A healthy diet makes for a healthy body and a healthy sleep to go along with it. Eat well during the day and pay extra attention to evening meals and late-night snacking. Limit your sugar, caffeine and alcohol intake. To varying extents, all of these things may mess with your digestive system and your mind, interfering with your ability to fall asleep and stay asleep.
Additionally, balance your fluid consumption. Drink enough water at night to keep from waking up thirsty but not so much or so close to bedtime that you will be awakened by the need for a trip to the bathroom.
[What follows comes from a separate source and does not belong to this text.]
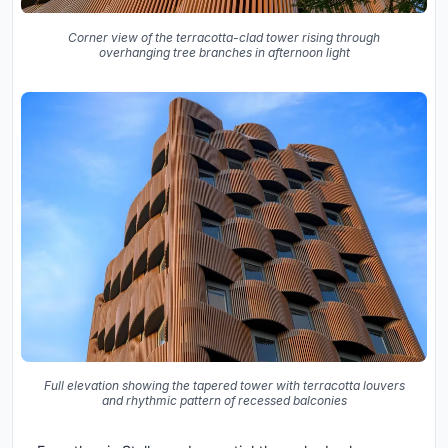
Corner view of the terracotta-clad tower rising through
overhanging tree branches in afternoon light
Full elevation showing the tapered tower with terracotta louvers
and rhythmic pattern of recessed balconies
Exercise Early and Regularly.
Even though it can feel energizing, exercise is an activity that can actually help improve your sleep patterns, depending on when you do it. Exercising regularly in the morning or early part of the day will help to physically tire your body out, so you practically fall into bed at night.
Give yourself a boost by taking a brisk walk or physical activity outside in the morning. The natural daylight (and sunlight) help synchronize your circadian rhythms and could possibly help you get a better night’s rest.
Some of these tips will be easier to include in your daily and nightly routine than others. However, if you stick with them, your chances of achieving restful sleep will improve. Make good sleep a priority because getting enough sleep is essential to your physical well-being and mental health and plays an important part in your workplace performance and success.